Pentágono vs. China: A Corrida Secreta pelas Terras Raras com o Brasil no Tabuleiro

De um escritório a poucos quarteirões da Casa Branca, uma missão quase secreta está em andamento: o Pentágono quer quebrar o domínio esmagador da China sobre os minerais de terras raras, essenciais para a tecnologia militar e civil. Parece até episódio de filme, mas é a crua realidade da geopolítica e economia global. Afinal, depender de Pequim para ímãs de alta tecnologia usados desde micro-ondas até mísseis é pedir para ser refém de uma guerra comercial.

Uma estratégia agressiva para um problema de décadas

Chamado internamente de “Deal Team Six”, esse grupo de ex-funcionários de Wall Street não está para brincadeira. Usando bilhões em investimentos, pisos de preços garantidos e contratos de compra, o Pentágono tenta destravar uma cadeia independente de suprimentos. A aposta? Que o mercado precisa de um empurrão quase militar para largar a dependência chinesa. Mas será que dá tempo?
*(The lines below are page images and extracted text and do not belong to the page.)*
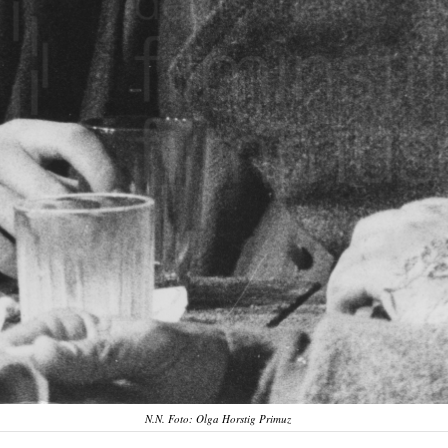
N.N. Foto: Olga Horstig Primuz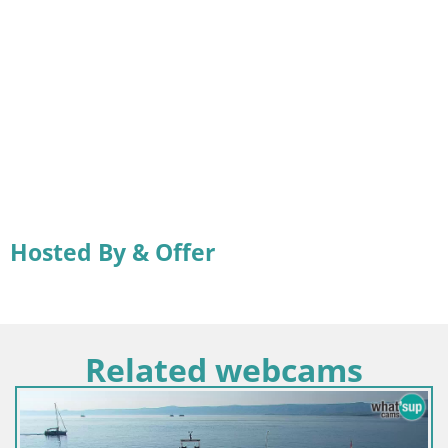
Hosted By & Offer
Related webcams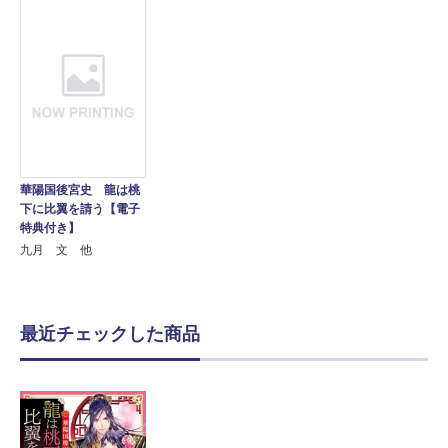
華陽国後宮史 龍は桃
下に比翼を請う【電子
特典付き】
九月 文 他
最近チェックした商品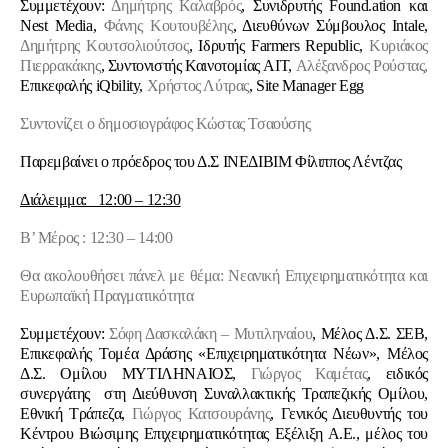
Συμμετέχουν:
Δημήτρης Καλαβρός
, Συνιδρυτής Found.ation και
Nest Media,
Φάνης Κουτουβέλης
, Διευθύνων Σύμβουλος Intale,
Δημήτρης Κουτσολιούτσος
, Ιδρυτής Farmers Republic,
Κυριάκος
Πιερρακάκης
, Συντονιστής Καινοτομίας AIT,
Αλέξανδρος Ρούστας,
Επικεφαλής iQbility,
Χρήστος Λύτρας
, Site Manager Egg
Συντονίζει ο δημοσιογράφος Κώστας Τσαούσης
Παρεμβαίνει ο πρόεδρος του Δ.Σ ΙΝΕΔΙΒΙΜ Φίλιππος Λέντζας
Διάλειμμα: 12:00 – 12:30
Β’ Μέρος : 12:30 – 14:00
Θα ακολουθήσει πάνελ με θέμα: Νεανική Επιχειρηματικότητα και
Ευρωπαϊκή Πραγματικότητα
Συμμετέχουν:
Σόφη Δασκαλάκη – Μυτιληναίου
, Μέλος Δ.Σ. ΣΕΒ,
Επικεφαλής Τομέα Δράσης «Επιχειρηματικότητα Νέων», Μέλος
Δ.Σ. Ομίλου ΜΥΤΙΛΗΝΑΙΟΣ,
Γιώργος Καμέτας
, ειδικός
συνεργάτης στη Διεύθυνση Συναλλακτικής Τραπεζικής Ομίλου,
Εθνική Τράπεζα,
Γιώργος Κατσουράνης
, Γενικός Διευθυντής του
Κέντρου Βιώσιμης Επιχειρηματικότητας Εξέλιξη Α.Ε., μέλος του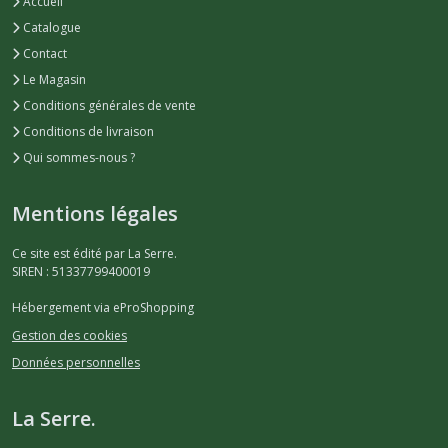
Accueil
Catalogue
Contact
Le Magasin
Conditions générales de vente
Conditions de livraison
Qui sommes-nous ?
Mentions légales
Ce site est édité par La Serre.
SIREN : 51337799400019
Hébergement via eProShopping
Gestion des cookies
Données personnelles
La Serre.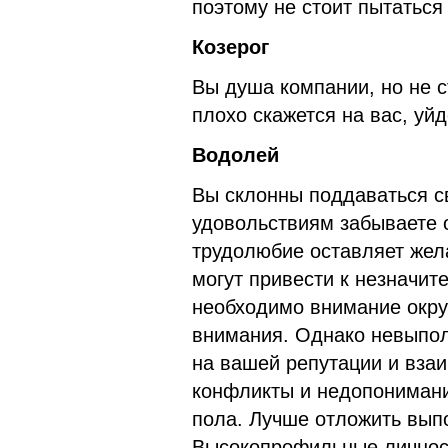
поэтому не стоит пытаться
Козерог
Вы душа компании, но не с
плохо скажется на вас, уй
Водолей
Вы склонны поддаваться с
удовольствиям забываете 
трудолюбие оставляет жела
могут привести к незначи
необходимо внимание окру
внимания. Однако невыпол
на вашей репутации и вза
конфликты и недопонимани
пола. Лучше отложить вып
Высокопрофильные личност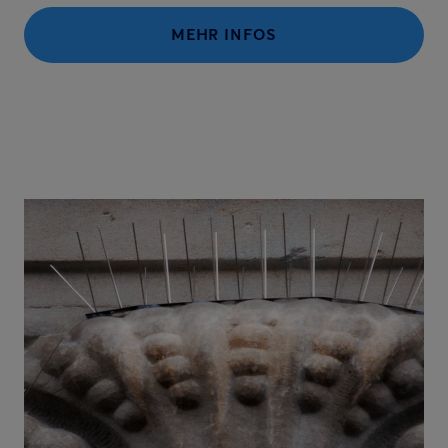
MEHR INFOS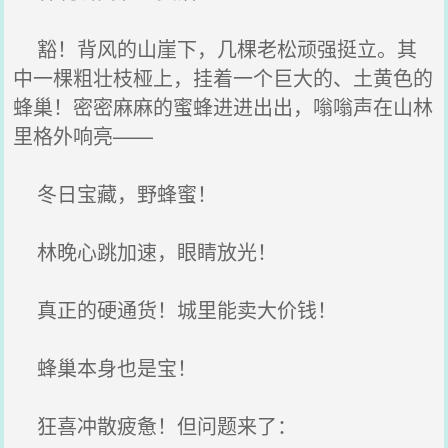
豁！背风的山崖下，几棵老松顽强挺立。其
中一棵粗壮枝桠上，挂着一个巨大的、土黄色的
蜂巢！密密麻麻的蜜蜂进进出出，嗡嗡声在山林
里格外响亮——
冬日宝藏，野蜂蜜！
林晚心跳加速，眼睛放光！
真正的硬通货！城里能卖大价钱！
蜂巢本身也是宝！
狂喜冲散疲惫！但问题来了：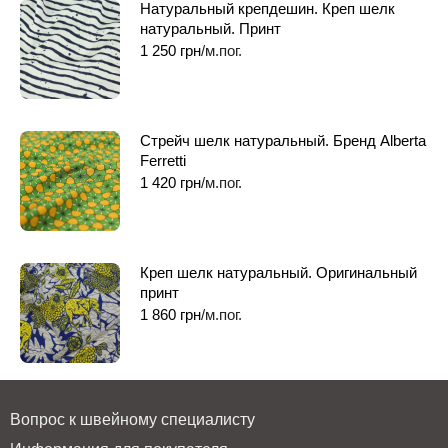
Натуральный крепдешин. Креп шелк
натуральный. Принт
1 250
грн
/м.пог.
Стрейч шелк натуральный. Бренд Alberta
Ferretti
1 420
грн
/м.пог.
Креп шелк натуральный. Оригинальный
принт
1 860
грн
/м.пог.
Вопрос к швейному специалисту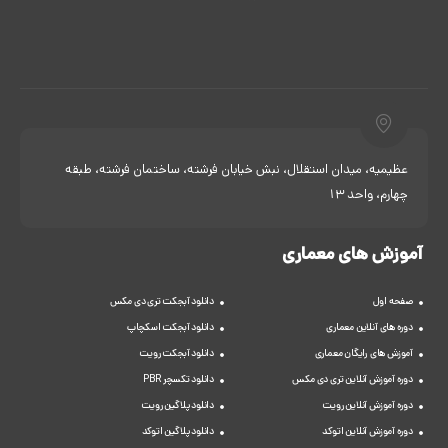
عظیمیه، میدان استقلال، نبش خیابان فرشته، ساختمان فرشته، طبقه
چهارم، واحد 13
آموزش های معماری
صفحه اول
دانلود آبجکت تری دی مکس
دوره های آنلاین معماری
دانلود آبجکت اسکچاپ
آموزش های رایگان معماری
دانلود آبجکت رویت
دوره آموزش آنلاین تری دی مکس
دانلود تکسچر PBR
دوره آموزش آنلاین رویت
دانلود پلاگین رویت
دوره آموزش آنلاین اتوکد
دانلود پلاگین اتوکد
Brasil no mapa da corrida estratégica

É aqui que o Brasil entra no jogo. Com a mineradora Serra Verde, agora nos braços da americana USA Rare Earth, o país pode virar um ponto-chave na nova cadeia global. É o tipo de oportunidade que costuma ser bela para o bolso — e complicada para a política e a economia local. Enquanto isso, críticos atacam: “o governo está correndo demais, apostando em empresas sem histórico e ignorando conflitos de interesse”. E eles têm razão? Talvez. Mas esperar a perfeição quando o relógio está correndo pode ser perigoso.

Riscos, realismo e a dura luta pela independência

  • A produção americana de terras raras só vai engrenar de fato lá pelo fim da década.
  • O Pentágono se posiciona como o maior acionista de uma produtora dos EUA, algo nunca visto antes.
  • Há suspeitas até de nepotismo e falta de fiscalização rigorosa, algo que pode atrapalhar os objetivos.
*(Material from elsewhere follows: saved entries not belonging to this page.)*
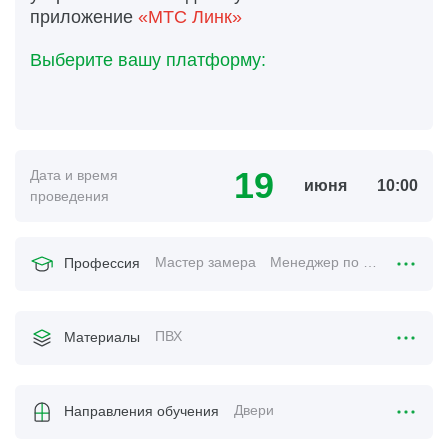
приложение
«МТС Линк»
Выберите вашу платформу:
19
Дата и время
июня
10:00
проведения
Мастер замера
Менеджер по продажам
Профессия
ПВХ
Материалы
Двери
Направления обучения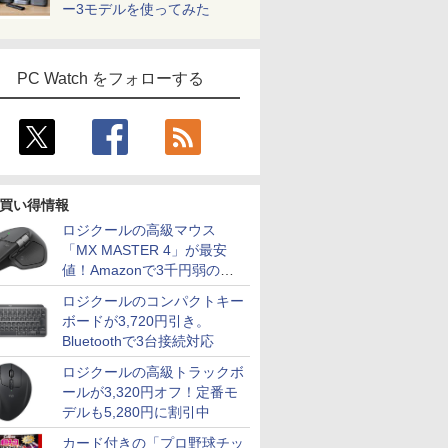
ー3モデルを使ってみた
PC Watch をフォローする
買い得情報
ロジクールの高級マウス
「MX MASTER 4」が最安
値！Amazonで3千円弱の割
引
ロジクールのコンパクトキー
ボードが3,720円引き。
Bluetoothで3台接続対応
ロジクールの高級トラックボ
ールが3,320円オフ！定番モ
デルも5,280円に割引中
カード付きの「プロ野球チッ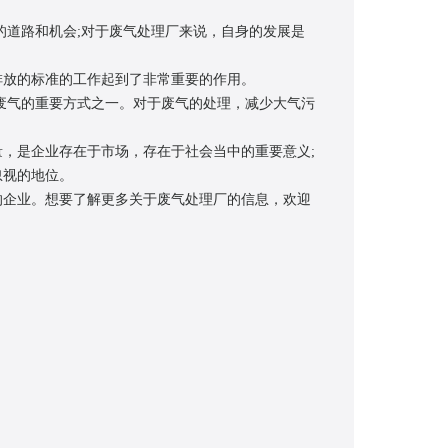
的道路和机会;对于废气处理厂来说，自身的发展是
放的标准的工作起到了非常重要的作用。
废气的重要方式之一。对于废气的处理，减少大气污
，是企业存在于市场，存在于社会当中的重要意义;
忽视的地位。
企业。想要了解更多关于废气处理厂的信息，欢迎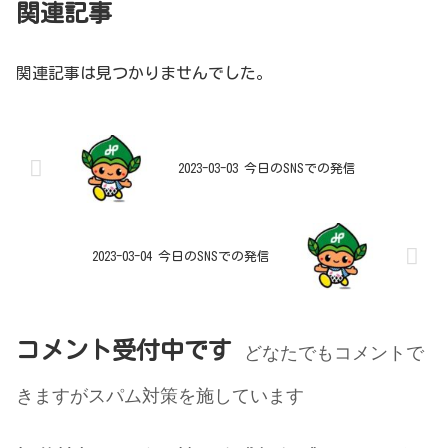
関連記事
関連記事は見つかりませんでした。
2023-03-03 今日のSNSでの発信
2023-03-04 今日のSNSでの発信
コメント受付中です
どなたでもコメントで
きますがスパム対策を施しています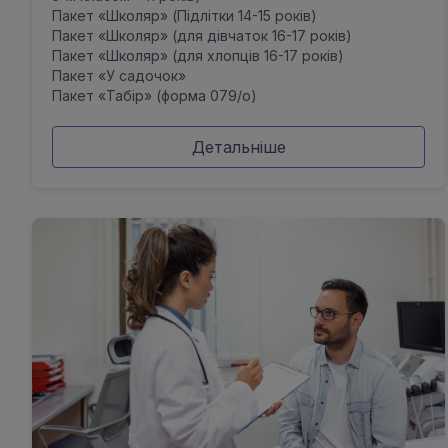
Пакет «Школяр» (Підлітки 14-15 років)
Пакет «Школяр» (для дівчаток 16-17 років)
Пакет «Школяр» (для хлопців 16-17 років)
Пакет «У садочок»
Пакет «Табір» (форма 079/о)
Детальніше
No fundo, essa corrida não é só sobre minerais ou tecnologia. É uma batalha pela soberania econômica dos Estados Unidos — e, por tabela, uma injeção de adrenalina no mercado mundial. Se o plano vai funcionar? Tudo indica que dependerá mais da habilidade política e menos do simples jogo de mercado. O Pentágono está apostando alto, e o Brasil pode, sim, ser parte dessa mudança.